Растеревшись полотенцем – его полотенцем! – она не стала сразу облачаться в свое дешевенькое ситцевое платье, а направилась в спальню, оставляя на полу влажные изящные следы, к уже знакомому ей трюмо, чтобы спокойно, не опасаясь быть застигнутой врасплох, разглядеть себя в первозданном виде.
Ее тело, словно выточенное из слоновой кости искусным резчиком в изысканной, утонченной манере, было безупречно. Таким телом можно было гордиться. Но именно эта безупречность и смущала девушку. Она ощупала себя, обследовала со всех сторон и, еще раз недоверчиво и подозрительно покосившись на зеркало, вернулась в ванную комнату за одеждой.
Тигран узнал о том, что таинственная гостья сдержала свое обещание, не только по изъятому из-под коврика ключу, но и по вкусным запахам, распространявшимся из кухни по всей квартире. Оставалось удостовериться, дождалась ли она его или уже сбежала.
Он первым делом прошел на кухню. На плите все было готово к ужину, но Одиль там не оказалось. С возрастающим разочарованием он заглянул в гостиную, ванную, в свой кабинет и в спальню. Снова вернулся в гостиную, в растерянности остановившись в дверях. Последней надеждой оставалось кресло, повернутое к окну. Тигран тихонько приблизился, заглянул за высокую спинку и облегченно вздохнул. Одиль крепко спала, уютно, по-домашнему поджав под себя ноги.
Он присел на корточки подле нее, внимательно всматриваясь в даже во сне напряженное лицо. Ему не хотелось будить ее, но, почувствовав его присутствие, она широко распахнула глаза. Он впервые увидел их так близко – пугающий своей бездонностью колодец зрачка и радужка, богатством и переливами оттенков напомнившая ему импрессионистскую живопись или горящий на солнце осенний сад.
- Какие у тебя необыкновенные глаза! В жизни таких не видел. – Его лицо, его тон излучали ласковую заботливость и теплоту. – Спасибо, что пришла. Я боялся даже надеяться... Поспи еще. Я отнесу тебя в спальню. Там тебе будет удобнее. – Не дожидаясь ответа, он подхватил ее на руки. – Боже! Какая ты легкая! Совсем ничего не весишь.
- Отпусти меня! – разволновалась от его восклицания девушка. – Немедленно отпусти!
Он лишь крепче прижал ее к себе.
- Отпустить, чтобы ты опять сбежала? Ни за что! Я закажу для тебя кандалы и тяжелые чугунные цепи, а на окнах и дверях поставлю решетки.

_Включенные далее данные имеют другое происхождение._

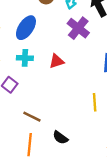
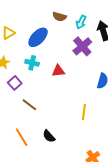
brown line: (32, 117) -> (29, 105), moved
orange line: (30, 145) -> (22, 137), turned -48

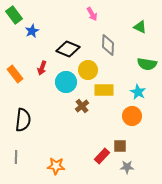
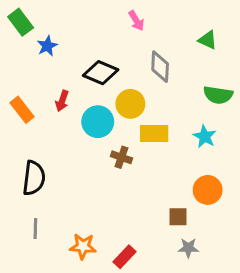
brown cross: (82, 106) -> (121, 157), turned -32
orange circle: (132, 116) -> (208, 190), moved
red rectangle: (102, 156) -> (124, 257), moved
gray line: (16, 157) -> (35, 229), moved

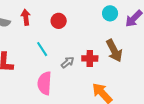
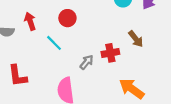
cyan line: (42, 49) -> (54, 43), moved
brown arrow: (114, 51) -> (136, 39), size x0.7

Слегка отстранившись, она внимательно заглянула ему в глаза:
- А ты уверен, что хочешь этого? Что потом ни о чем не пожалеешь?
- Я хочу, чтобы мой дом ты считала своим. Чтобы не убегала одна в глухую ночь, неизвестно куда и зачем, когда тебе этого совсем не хочется. Я не обижу тебя, поверь.
- Знаю, Фауст. Слишком хорошо знаю. Всю свою жизнь ты обижаешь и обделяешь только самого себя. – Ей удалось, наконец, высвободиться из его рук. – Но ответь на вопрос – не мне ответь, себе: Что руководит тобою? Любопытство? Скука? Жалость к бездомной?
- Ага! – радостно воскликнул он, ловя ее на слове. – Вот ты наконец и призналась, что нигде не живешь. Так в чем же дело? Оставайся здесь, сколько сама пожелаешь. Места, как видишь, вполне хватит обоим.
Она снова посмотрела на него своим особым, проникающим в тайники души взглядом и, хмурясь, проговорила:
- Почему ты отказался от работы над проектом кинотеатра?
Тигран вздрогнул. Ему никак не удавалось привыкнуть к ее всеведению.
- Как ты узнала? Была в институте? – задал он глупый вопрос и сам же устыдился его. – А-а, понимаю. Это написано у меня на лице.
- Ты мне не ответил.
Он отвернулся от нее, подошел к окну, сложив на груди руки, и долго молчал. Наконец, проговорил, не оборачиваясь:
- Просто я не привык пользоваться чужими идеями. Даже если они гениальные.
- Допустим. Но ты мог найти свое решение. Зачем же было отказываться от такого интересного проекта?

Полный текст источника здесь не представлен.